💡 Announcing the MOSTLY AI and Databricks Integration
Read all about it here
September 21, 2023
14m 9s

Conditional synthetic data generation tutorial

👋 Welcome to this comprehensive tutorial on Conditional Synthetic Data Generation!

In this tutorial, you'll learn how to exercise more control over the synthetic data you generate. By the end, you'll understand how to apply conditional generation in two different scenarios: equalizing gender income distribution in the UCI Adult Income dataset and maintaining the geographic locations of Airbnb listings in Manhattan.

📚 Chapters:

00:00 - Introduction
01:31 - What is Conditional Generation?
02:40 - First Use Case: UCI Adult Income Dataset
06:00 - How to Generate Synthetic Data using MOSTLY AI
08:41 - Analyzing the UCI Adult Income Dataset
11:40 - Second Use Case: Airbnb Manhattan Listings
15:37 - Generating Synthetic Data for Airbnb Listings
18:24 - Analyzing Airbnb Manhattan Listings

🔗 Resources: https://github.com/mostly-ai/mostly-tutorials/tree/dev/conditional-generation

MOSTLY AI 's free synthetic data generator: https://bit.ly/43IGYSv

❓ If you have any questions or comments, please feel free to leave them below.

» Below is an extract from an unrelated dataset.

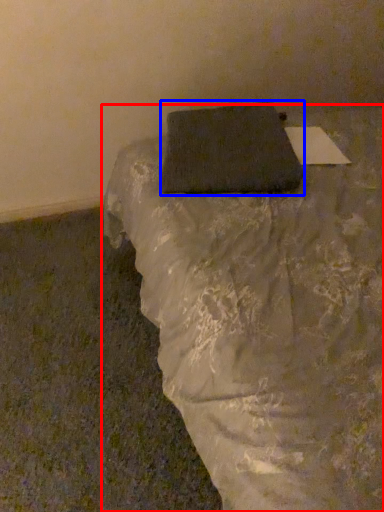 Question: Which object appears closest to the camera in this image, furniture (highlighted by a red box) or pillow (highlighted by a blue box)?

Choices:
 (A) furniture
 (B) pillow

Answer: (A) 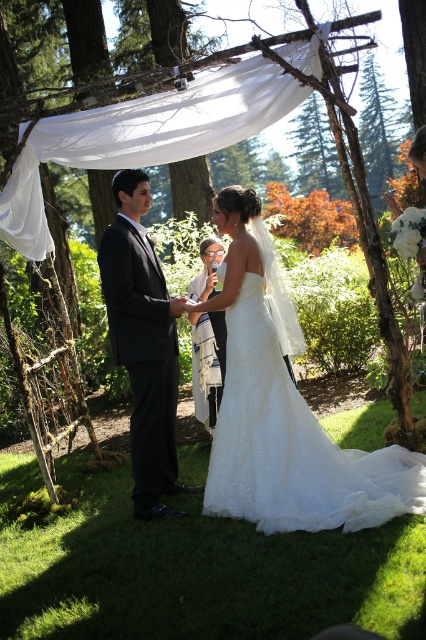 Which is more to the right, white lace wedding dress at center or black satin suit at center?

👍 If you found this video helpful, please give it a thumbs up and consider subscribing for more tutorials like this.

Thank you and see you in the next video! 🙌

#ConditionalDataGeneration #DataSynthesis #MOSTLYAI #DataScience #UCIAdultIncomeDataset #AirbnbListings #SyntheticData #SyntheticDataTutorial


[00:00:00] Hi, welcome to this tutorial on conditional generation. [00:00:04] Conditional generation is an important concept and skill to master when you're interested in exercising more control over the synthetic data you generate.

[00:00:14] As the name of the tutorial suggests, conditional generation means that we will be generating synthetic data based on certain conditions that we specify in advance. This can be helpful across a range of different use cases.

[00:00:28] For example, data simulation, in which you want to take an original dataset that you have and you want to simulate what it would look like in the hypothetical situation that certain columns exhibit a specific kind of distribution that's different from the original dataset.

[00:00:43] In this tutorial, we'll be doing exactly that for the UCI Adult Income dataset, in which we'll be simulating what it would look like if there was no gender income gap.

[00:00:53] Conditional generation can also be useful in situations where it's important for you to retain exactly certain columns in the data set.

[00:01:01] We'll be seeing this in the second use case of this tutorial in which we will maintain the geographic locations of Airbnb listings exactly as they are and let all of the other columns of the data set be completely synthesized.

[00:01:13] It's important to note that the synthetic data that you generate using conditional generation is still statistically representative, but just within the context that you've created. The privacy of the data set is largely dependent on the privacy of the fixed attributes.

[00:01:30] How does this work? As this diagram shows, we'll start with our actual data set.

[00:01:36] In the first use case, that will be the UCI Adult Income dataset. In the second use case, we'll be working with the Airbnb listings of Manhattan.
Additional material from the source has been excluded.